User interfaces - appliances and tools
2 minutes read

Manoj writes a bit about [appliances versus tools](]. He’s saying what I’ve been trying to say about user interfaces for a long time: A bit simplified, you can divide the “cost” of using an UI into two parts: One initial cost, which is what it takes to learn the interfaces, and one running cost, which is how much it costs to use an interface after you’ve learnt it. Of course, this is a bit simplified, since learning a tool is not binary, but I still think the comparison holds.
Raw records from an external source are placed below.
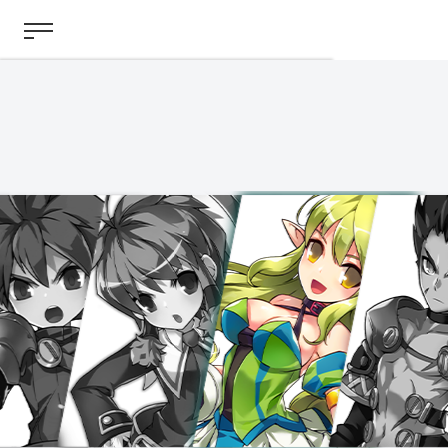
ABOUT
GAME
STORY
GUIDES
NEWS
CHARACTERS
COMMUNITY
GM BLOG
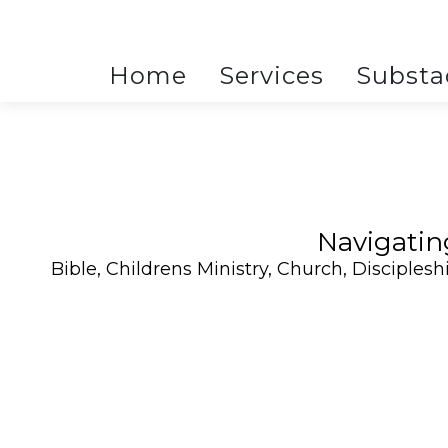
Home
Services
Substa
Navigatin
Bible
,
Childrens Ministry
,
Church
,
Disciplesh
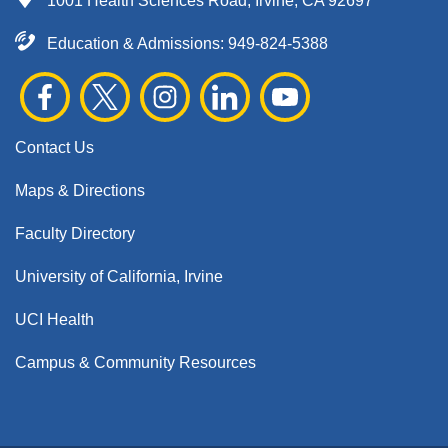
1001 Health Sciences Road, Irvine, CA 92697
Education & Admissions:
949-824-5388
Contact Us
Maps & Directions
Faculty Directory
University of California, Irvine
UCI Health
Campus & Community Resources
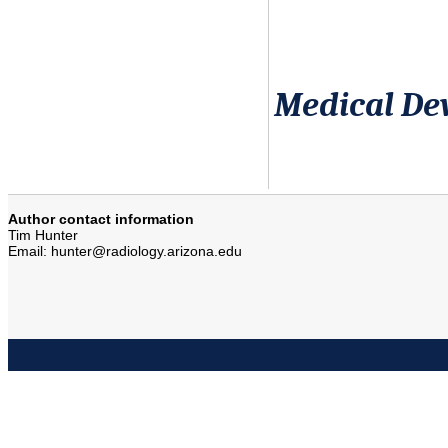
Medical Dev
Author contact information
Tim Hunter
Email: hunter@radiology.arizona.edu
For tools which you use seldom, you care a lot about the initial cost, since you will incur that many times as you have to re-learn the user interfaces. An example would be an ATM. For a complex tool, such as my use of a computer, the running cost is what matters. If I have to spend a week to learn a tool I’m going to use a lot, it’s worth it.
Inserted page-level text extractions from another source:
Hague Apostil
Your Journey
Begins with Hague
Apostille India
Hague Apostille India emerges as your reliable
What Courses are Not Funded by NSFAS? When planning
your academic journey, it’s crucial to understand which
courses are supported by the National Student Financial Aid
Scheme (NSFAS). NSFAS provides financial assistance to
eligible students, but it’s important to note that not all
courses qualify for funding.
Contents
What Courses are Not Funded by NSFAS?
However, as Manoj points out, this is not only a result of complexity: Both ATMs and general purpose computers are complex beasts, and an axe is a lot simpler than a refrigerator (mechanically speaking). The HCI term “affordance” doesn’t quite cut it either, as it is more about how easy an interface is to learn. On the other hand, an axe affords a lot of things, that is, it doesn’t give you much guidance on how to use it. A refrigerator door affords opening, it’s one of the few things you can do with it.